Вовка включил магнитофон, установил на малую громкость и посмотрел на Ивана.
— Да я не знаю, о чем рассказывать, — сказал Иван. — Может, потом, как-нибудь?
— Можно и потом. Что к парню пристала? Пусть отдохнет, пойди лучше помоги родителям, — тоном старшего потребовал Вовка.
— Опять я! — вспыхнула Люда, но все, же подчинилась.
— Вот привязалась, все ей расскажи да расскажи. Когда дембель?
— Дембель этой осенью. С вашим отцом и уволимся, только отца будет увольнять Министр обороны, а меня — твой отец.
— А мне на следующую осень только идти, — с какой-то грустью сказал Вовка. — Куда попаду. Может, как ты — в эту глухомань, хотя нам и не привыкать: отца всю жизнь по глухомани гоняли, а мы за ним, я уж восемь школ поменял.
— Да, судьба, — с грустью в голосе сказал Иван.
— Какая там судьба! Вначале мы служили под Москвой, я с одним мальчиком дружил — его отца только по большим городам переводили, так он был генеральский сынок, а вот такие, как мы, — по чукоткам, камчаткам да приморьям…
В гостеприимном доме Сердюченко Иван и не заметил, как пролетели двое суток. Наступил понедельник, и они вместе с майором на тракторе поднялись на сопку, где располагалась радиорелейная станция.
С тех пор прошло более трех месяцев. Уже наступило долгожданное лето со всеми его прелестями и недостатками, точнее сказать — с одним недостатком: обилием проклятого комарья. Но когда дует хотя бы небольшой ветерок, комариные стаи уносятся в низины и овраги, к воде или в кустарники кедрача, стлавшегося по обрывам берегов. И тогда люди и животные вздыхали свободнее. А, в общем, день — это хорошо, за ним идет лето, такое желанное для всех в тундре.
За эти три месяца в жизни Ивана почти не произошло никаких изменений. В Чулыме у Виктора Ивановича и Анастасии Макаровны все оставалось по-старому, если не считать того, что Виктор нашел своего родного брата. Яков Иванович все так же служил на сопке, документы на увольнение уже ушли, а Вовка, его сын, неожиданно для всех уехал в Благовещенск поступать в военное училище. Люда перешла в девятый класс, часто звонила Ивану, обижалась, что редко встречаются. И все вроде бы наладилось, настроилось. Единственно, что беспокоило сержанта, так это седая полоса на правой стороне головы чуть выше уха. Иван нет-нет да и посмотрит на нее в зеркало, и в очередной раз екнет сердце: а если бы пуля прошла несколькими миллиметрами левее? Даже Люда, когда впервые увидела, страшно округлила свои и без того большие серые глаза и запричитала: «Ой, Ванечка, да ты, наверно, самим Господом Богом защищен!» Иван тогда только улыбнулся:
— А, может, и вправду меня сам Господь Бог пометил? Вот только девчонки из-за этого любить не будут!
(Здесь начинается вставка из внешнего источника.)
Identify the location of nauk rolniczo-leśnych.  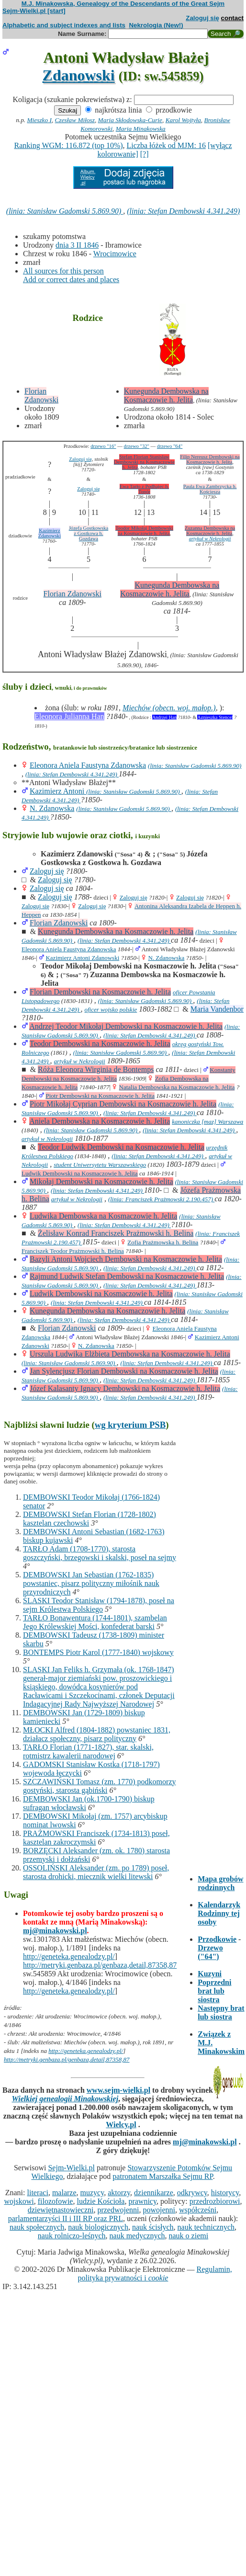 (72, 2236).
— Да что ты, Ванечка, ты такой красивый, подумаешь, какая-то седина! — и Люда, подпрыгнув, повисла у него на шее.
А что скажет Оксана? Вот уж кто интересует Ивана, так это Оксана. Вначале ему показалось, что ничего особенного в их отношениях нет, просто как-то стало не хватать ее, и письма писал просто так, лишь бы ответить. Выслал, еще учась в учебке, первую фотку в военной форме. Оксана прислала свою. Но потом он стал уже с нетерпением ожидать очередную весточку. Письма ее мало чем отличались одно от другого, но он все равно ждал, а когда получал, по многу раз перечитывал, и все равно хотелось читать и читать еще. А Оксана сначала писала письма какие-то сухие и даже злые — обиделась за то, что Иван, по ее мнению, «подленько» уехал из Голодаевки. Но потом письма становились все теплее. Как и раньше, Оксана училась на «отлично» и о школе почти не писала. Но однажды, как бы, между прочим, сообщила, что поступила в медицинский институт. Для Ивана это было открытием. Все что угодно он мог предположить, но что Оксана будет врачом, ему не представлялось. Такая любовь к музыке — и вдруг мединститут!